Saved data entries

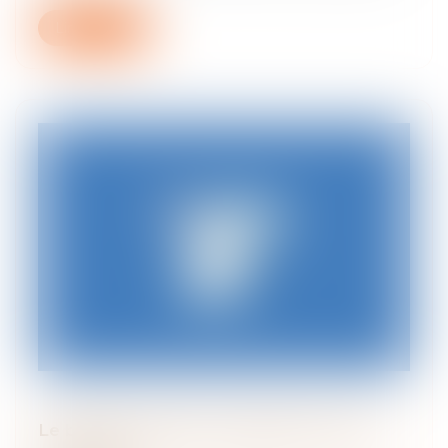
Lire la suite
Le bijoutier de Nice condamné à 5 ans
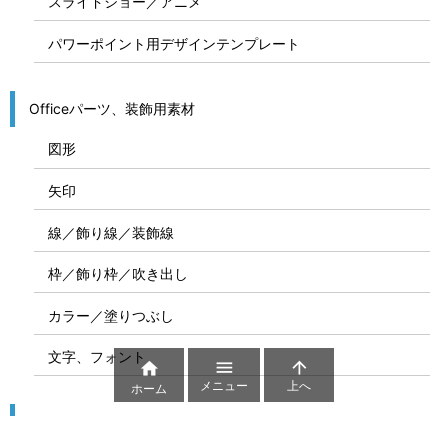
スライドショー／アニメ
パワーポイント用デザインテンプレート
Officeパーツ、装飾用素材
図形
矢印
線／飾り線／装飾線
枠／飾り枠／吹き出し
カラー／塗りつぶし
文字、フォント



メニュー
上へ
ホーム
図解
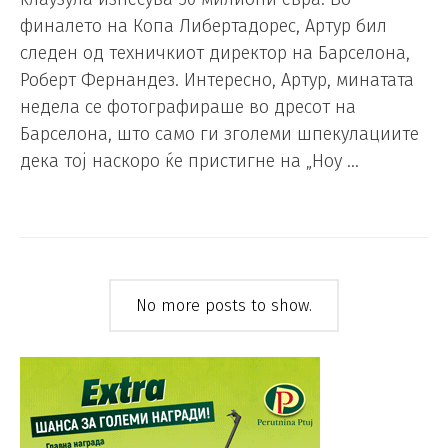
финалето на Копа Либертадорес, Артур бил
следен од техничкиот директор на Барселона,
Роберт Фернандез. Интересно, Артур, минатата
недела се фотографираше во дресот на
Барселона, што само ги зголеми шпекулациите
дека тој наскоро ќе пристигне на „Ноу …
No more posts to show.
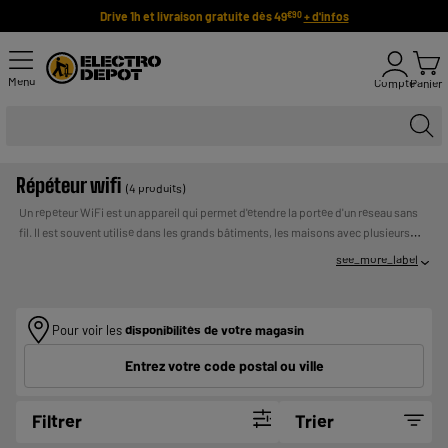
Drive 1h et livraison gratuite dès 49
+ d'infos
€90
Menu
Compte
Panier
Répéteur wifi
(4 produits)
Un répéteur WiFi est un appareil qui permet d'étendre la portée d'un réseau sans
fil. Il est souvent utilisé dans les grands bâtiments, les maisons avec plusieurs
étages ou les zones où le signal WiFi est faible. Le répéteur capte le signal WiFi
see_more_label
existant et le renvoie à une distance plus éloignée, permettant aux utilisateurs de
se connecter à Internet dans des zones qui étaient auparavant hors de portée.
UN CREDIT VOUS ENGAGE ET DOIT ETRE
Payer en plusieurs fois :
REMBOURSE. VERIFIEZ VOS CAPACITES DE
Pour voir les
disponibilités de votre magasin
REMBOURSEMENT AVANT DE VOUS ENGAGER.
Entrez votre code postal ou ville
Filtrer
Trier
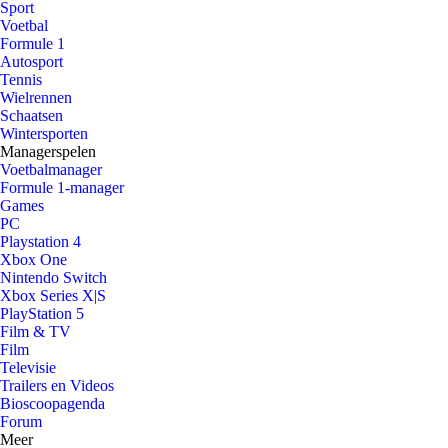
Sport
Voetbal
Formule 1
Autosport
Tennis
Wielrennen
Schaatsen
Wintersporten
Managerspelen
Voetbalmanager
Formule 1-manager
Games
PC
Playstation 4
Xbox One
Nintendo Switch
Xbox Series X|S
PlayStation 5
Film & TV
Film
Televisie
Trailers en Videos
Bioscoopagenda
Forum
Meer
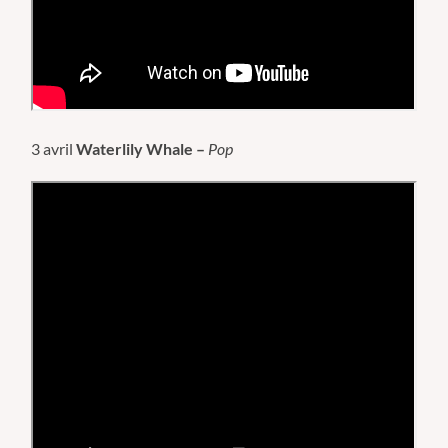
3 avril
Waterlily Whale –
Pop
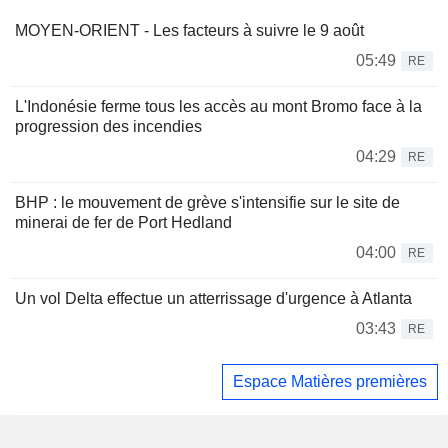
MOYEN-ORIENT - Les facteurs à suivre le 9 août
05:49
RE
L'Indonésie ferme tous les accès au mont Bromo face à la
progression des incendies
04:29
RE
BHP : le mouvement de grève s'intensifie sur le site de
minerai de fer de Port Hedland
04:00
RE
Un vol Delta effectue un atterrissage d'urgence à Atlanta
03:43
RE
Espace Matières premières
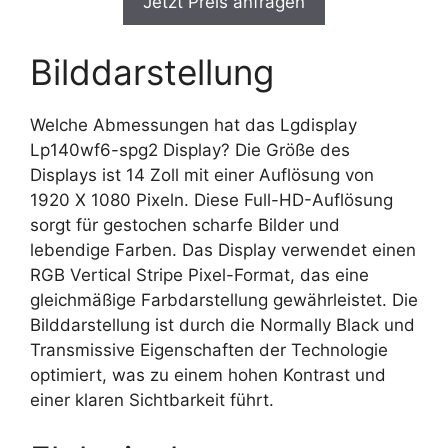
Jetzt Preis anfragen
Bilddarstellung
Welche Abmessungen hat das Lgdisplay
Lp140wf6-spg2 Display? Die Größe des
Displays ist 14 Zoll mit einer Auflösung von
1920 X 1080 Pixeln. Diese Full-HD-Auflösung
sorgt für gestochen scharfe Bilder und
lebendige Farben. Das Display verwendet einen
RGB Vertical Stripe Pixel-Format, das eine
gleichmäßige Farbdarstellung gewährleistet. Die
Bilddarstellung ist durch die Normally Black und
Transmissive Eigenschaften der Technologie
optimiert, was zu einem hohen Kontrast und
einer klaren Sichtbarkeit führt.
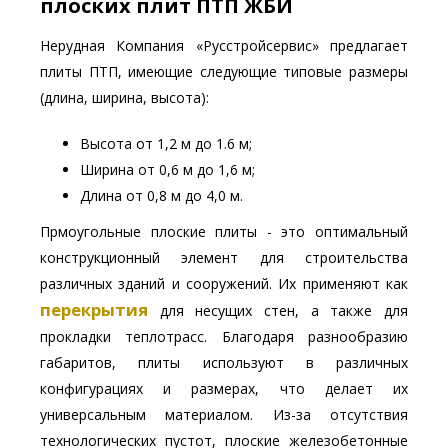
плоских плит ПТП ЖБИ
Нерудная Компания «Русстройсервис» предлагает
плиты ПТП, имеющие следующие типовые размеры
(длина, ширина, высота):
Высота от 1,2 м до 1.6 м;
Ширина от 0,6 м до 1,6 м;
Длина от 0,8 м до 4,0 м.
Прмоугольные плоские плиты - это оптимальный
конструкционный элемент для строительства
различных зданий и сооружений. Их применяют как
перекрытия
для несущих стен, а также для
прокладки теплотрасс. Благодаря разнообразию
габаритов, плиты используют в различных
конфигурациях и размерах, что делает их
универсальным материалом. Из-за отсутствия
технологических пустот, плоские железобетонные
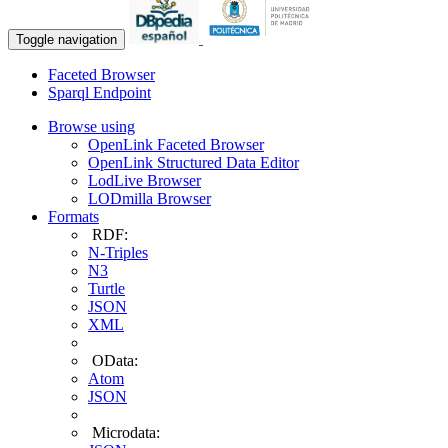
Toggle navigation
Faceted Browser
Sparql Endpoint
Browse using
OpenLink Faceted Browser
OpenLink Structured Data Editor
LodLive Browser
LODmilla Browser
Formats
RDF:
N-Triples
N3
Turtle
JSON
XML
OData:
Atom
JSON
Microdata:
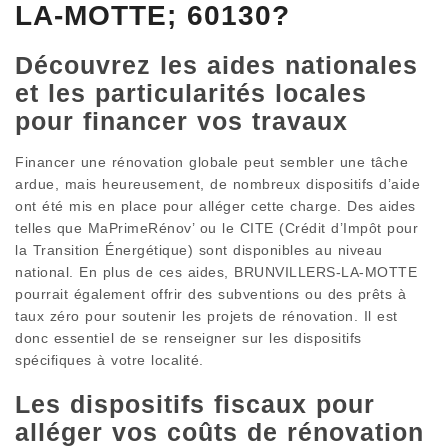
LA-MOTTE; 60130?
Découvrez les aides nationales
et les particularités locales
pour financer vos travaux
Financer une rénovation globale peut sembler une tâche
ardue, mais heureusement, de nombreux dispositifs d’aide
ont été mis en place pour alléger cette charge. Des aides
telles que MaPrimeRénov’ ou le CITE (Crédit d’Impôt pour
la Transition Énergétique) sont disponibles au niveau
national. En plus de ces aides, BRUNVILLERS-LA-MOTTE
pourrait également offrir des subventions ou des prêts à
taux zéro pour soutenir les projets de rénovation. Il est
donc essentiel de se renseigner sur les dispositifs
spécifiques à votre localité.
Les dispositifs fiscaux pour
alléger vos coûts de rénovation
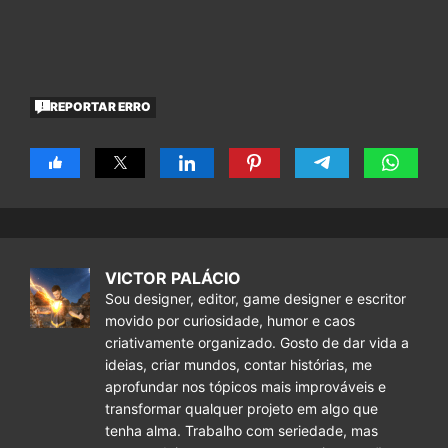
REPORTAR ERRO
VICTOR PALÁCIO
Sou designer, editor, game designer e escritor
movido por curiosidade, humor e caos
criativamente organizado. Gosto de dar vida a
ideias, criar mundos, contar histórias, me
aprofundar nos tópicos mais improváveis e
transformar qualquer projeto em algo que
tenha alma. Trabalho com seriedade, mas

### Exercise prompt
Apart from the images, please copy every line of the data exactly as written.

### Solution to this problem
Lire la suite
Le bijoutier de Nice condamné à 5 ans
スライドショー／アニメ
パワーポイント用デザインテンプレート
Officeパーツ、装飾用素材
図形
矢印
線／飾り線／装飾線
枠／飾り枠／吹き出し
カラー／塗りつぶし
文字、フォント



メニュー
上へ
ホーム
図解
финалето на Копа Либертадорес, Артур бил
следен од техничкиот директор на Барселона,
Роберт Фернандез. Интересно, Артур, минатата
недела се фотографираше во дресот на
Барселона, што само ги зголеми шпекулациите
дека тој наскоро ќе пристигне на „Ноу …
No more posts to show.
Drive 1h et livraison gratuite dès 49
+ d'infos
€90
Menu
Compte
Panier
Répéteur wifi
(4 produits)
Un répéteur WiFi est un appareil qui permet d'étendre la portée d'un réseau sans
fil. Il est souvent utilisé dans les grands bâtiments, les maisons avec plusieurs
étages ou les zones où le signal WiFi est faible. Le répéteur capte le signal WiFi
see_more_label
existant et le renvoie à une distance plus éloignée, permettant aux utilisateurs de
se connecter à Internet dans des zones qui étaient auparavant hors de portée.
UN CREDIT VOUS ENGAGE ET DOIT ETRE
Payer en plusieurs fois :
REMBOURSE. VERIFIEZ VOS CAPACITES DE
Pour voir les
disponibilités de votre magasin
REMBOURSEMENT AVANT DE VOUS ENGAGER.
Entrez votre code postal ou ville
Filtrer
Trier
Sport
Voetbal
Formule 1
Autosport
Tennis
Wielrennen
Schaatsen
Wintersporten
Managerspelen
Voetbalmanager
Formule 1-manager
Games
PC
Playstation 4
Xbox One
Nintendo Switch
Xbox Series X|S
PlayStation 5
Film & TV
Film
Televisie
Trailers en Videos
Bioscoopagenda
Forum
Meer
3 avril
Waterlily Whale –
Pop
MOYEN-ORIENT - Les facteurs à suivre le 9 août
05:49
RE
L'Indonésie ferme tous les accès au mont Bromo face à la
progression des incendies
04:29
RE
BHP : le mouvement de grève s'intensifie sur le site de
minerai de fer de Port Hedland
04:00
RE
Un vol Delta effectue un atterrissage d'urgence à Atlanta
03:43
RE
Espace Matières premières
Jetzt Preis anfragen
Bilddarstellung
Welche Abmessungen hat das Lgdisplay
Lp140wf6-spg2 Display? Die Größe des
Displays ist 14 Zoll mit einer Auflösung von
1920 X 1080 Pixeln. Diese Full-HD-Auflösung
sorgt für gestochen scharfe Bilder und
lebendige Farben. Das Display verwendet einen
RGB Vertical Stripe Pixel-Format, das eine
gleichmäßige Farbdarstellung gewährleistet. Die
Bilddarstellung ist durch die Normally Black und
Transmissive Eigenschaften der Technologie
optimiert, was zu einem hohen Kontrast und
einer klaren Sichtbarkeit führt.
плоских плит ПТП ЖБИ
Нерудная Компания «Русстройсервис» предлагает
плиты ПТП, имеющие следующие типовые размеры
(длина, ширина, высота):
Высота от 1,2 м до 1.6 м;
Ширина от 0,6 м до 1,6 м;
Длина от 0,8 м до 4,0 м.
Прмоугольные плоские плиты - это оптимальный
конструкционный элемент для строительства
различных зданий и сооружений. Их применяют как
перекрытия
для несущих стен, а также для
прокладки теплотрасс. Благодаря разнообразию
габаритов, плиты используют в различных
конфигурациях и размерах, что делает их
универсальным материалом. Из-за отсутствия
технологических пустот, плоские железобетонные
Toggle navigation
Faceted Browser
Sparql Endpoint
Browse using
OpenLink Faceted Browser
OpenLink Structured Data Editor
LodLive Browser
LODmilla Browser
Formats
RDF:
N-Triples
N3
Turtle
JSON
XML
OData:
Atom
JSON
Microdata:
LA-MOTTE; 60130?
Découvrez les aides nationales
et les particularités locales
pour financer vos travaux
Financer une rénovation globale peut sembler une tâche
ardue, mais heureusement, de nombreux dispositifs d’aide
ont été mis en place pour alléger cette charge. Des aides
telles que MaPrimeRénov’ ou le CITE (Crédit d’Impôt pour
la Transition Énergétique) sont disponibles au niveau
national. En plus de ces aides, BRUNVILLERS-LA-MOTTE
pourrait également offrir des subventions ou des prêts à
taux zéro pour soutenir les projets de rénovation. Il est
donc essentiel de se renseigner sur les dispositifs
spécifiques à votre localité.
Les dispositifs fiscaux pour
alléger vos coûts de rénovation
REPORTAR ERRO
VICTOR PALÁCIO
Sou designer, editor, game designer e escritor
movido por curiosidade, humor e caos
criativamente organizado. Gosto de dar vida a
ideias, criar mundos, contar histórias, me
aprofundar nos tópicos mais improváveis e
transformar qualquer projeto em algo que
tenha alma. Trabalho com seriedade, mas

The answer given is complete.